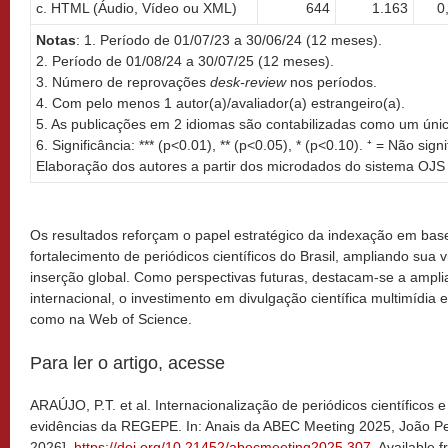
c. HTML (Áudio, Vídeo ou XML)
644
1.163
0
Notas
: 1. Período de 01/07/23 a 30/06/24 (12 meses).
2. Período de 01/08/24 a 30/07/25 (12 meses).
3. Número de reprovações
desk-review
nos períodos.
4. Com pelo menos 1 autor(a)/avaliador(a) estrangeiro(a).
5. As publicações em 2 idiomas são contabilizadas como um úni
6. Significância: *** (p<0.01), ** (p<0.05), * (p<0.10). ⁺ = Não signi
Elaboração dos autores a partir dos microdados do sistema OJ
Os resultados reforçam o papel estratégico da indexação em base
fortalecimento de periódicos científicos do Brasil, ampliando sua vi
inserção global. Como perspectivas futuras, destacam-se a ampli
internacional, o investimento em divulgação científica multimídi
como na Web of Science.
Para ler o artigo, acesse
ARAÚJO, P.T. et al. Internacionalização de periódicos científico
evidências da REGEPE. In: Anais da ABEC Meeting 2025, João Pe
2026].
https://doi.org/10.21452/abecmeeting2025.307
. Available 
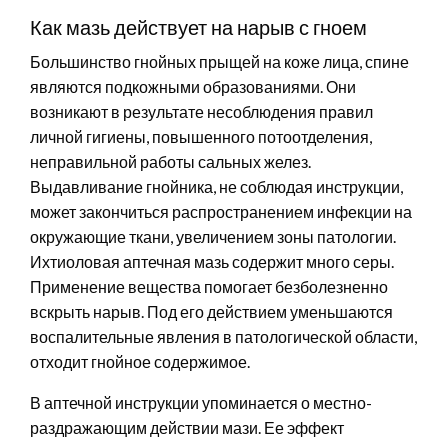
Как мазь действует на нарыв с гноем
Большинство гнойных прыщей на коже лица, спине
являются подкожными образованиями. Они
возникают в результате несоблюдения правил
личной гигиены, повышенного потоотделения,
неправильной работы сальных желез.
Выдавливание гнойника, не соблюдая инструкции,
может закончиться распространением инфекции на
окружающие ткани, увеличением зоны патологии.
Ихтиоловая аптечная мазь содержит много серы.
Применение вещества помогает безболезненно
вскрыть нарыв. Под его действием уменьшаются
воспалительные явления в патологической области,
отходит гнойное содержимое.
В аптечной инструкции упоминается о местно-
раздражающим действии мази. Ее эффект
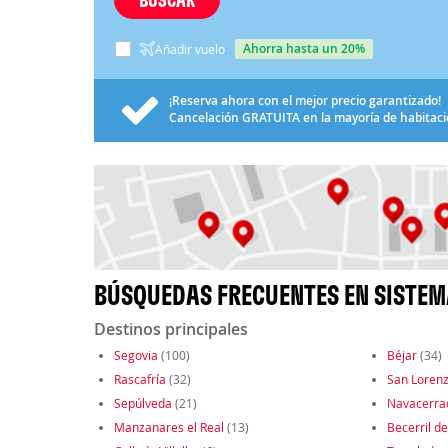
ahorra hasta un 20%
Añadir vuelo
¡Reserva ahora con el mejor precio garantizado!
Cancelación
GRATUITA
en la mayoría de habitac
BÚSQUEDAS FRECUENTES EN SISTEM
Destinos principales
Segovia
(100)
Béjar
(34)
Rascafría
(32)
San Lorenz
Sepúlveda
(21)
Navacerra
Manzanares el Real
(13)
Becerril de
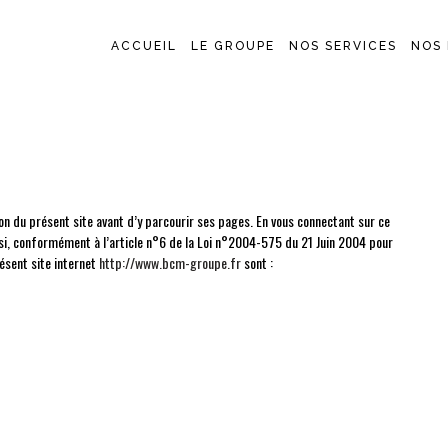
ACCUEIL
LE GROUPE
NOS SERVICES
NOS 
tion du présent site avant d’y parcourir ses pages. En vous connectant sur ce
si, conformément à l’article n°6 de la Loi n°2004-575 du 21 Juin 2004 pour
ésent site internet
http://www.bcm-groupe.fr
sont :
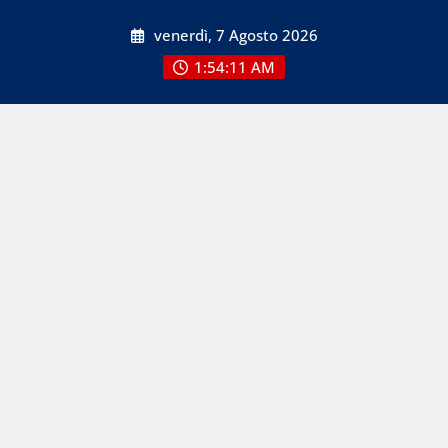
Skip
venerdì, 7 Agosto 2026
to
content
1:54:12 AM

# WORK INSTRUCTION
In the reply, every line of the material above is to be reproduced verbatim, and the images are to be left out.

# EXERCISE OUTPUT
c. HTML (Áudio, Vídeo ou XML)
644
1.163
0
Notas
: 1. Período de 01/07/23 a 30/06/24 (12 meses).
2. Período de 01/08/24 a 30/07/25 (12 meses).
3. Número de reprovações
desk-review
nos períodos.
4. Com pelo menos 1 autor(a)/avaliador(a) estrangeiro(a).
5. As publicações em 2 idiomas são contabilizadas como um úni
6. Significância: *** (p<0.01), ** (p<0.05), * (p<0.10). ⁺ = Não signi
Elaboração dos autores a partir dos microdados do sistema OJ
Os resultados reforçam o papel estratégico da indexação em base
fortalecimento de periódicos científicos do Brasil, ampliando sua vi
inserção global. Como perspectivas futuras, destacam-se a ampli
internacional, o investimento em divulgação científica multimídi
como na Web of Science.
Para ler o artigo, acesse
ARAÚJO, P.T. et al. Internacionalização de periódicos científico
evidências da REGEPE. In: Anais da ABEC Meeting 2025, João Pe
2026].
https://doi.org/10.21452/abecmeeting2025.307
. Available 
Как мазь действует на нарыв с гноем
Большинство гнойных прыщей на коже лица, спине
являются подкожными образованиями. Они
возникают в результате несоблюдения правил
личной гигиены, повышенного потоотделения,
неправильной работы сальных желез.
Выдавливание гнойника, не соблюдая инструкции,
может закончиться распространением инфекции на
окружающие ткани, увеличением зоны патологии.
Ихтиоловая аптечная мазь содержит много серы.
Применение вещества помогает безболезненно
вскрыть нарыв. Под его действием уменьшаются
воспалительные явления в патологической области,
отходит гнойное содержимое.
В аптечной инструкции упоминается о местно-
раздражающим действии мази. Ее эффект
ahorra hasta un 20%
Añadir vuelo
¡Reserva ahora con el mejor precio garantizado!
Cancelación
GRATUITA
en la mayoría de habitac
BÚSQUEDAS FRECUENTES EN SISTEM
Destinos principales
Segovia
(100)
Béjar
(34)
Rascafría
(32)
San Lorenz
Sepúlveda
(21)
Navacerra
Manzanares el Real
(13)
Becerril de
ACCUEIL
LE GROUPE
NOS SERVICES
NOS 
tion du présent site avant d’y parcourir ses pages. En vous connectant sur ce
si, conformément à l’article n°6 de la Loi n°2004-575 du 21 Juin 2004 pour
ésent site internet
http://www.bcm-groupe.fr
sont :
Skip
venerdì, 7 Agosto 2026
to
content
1:54:12 AM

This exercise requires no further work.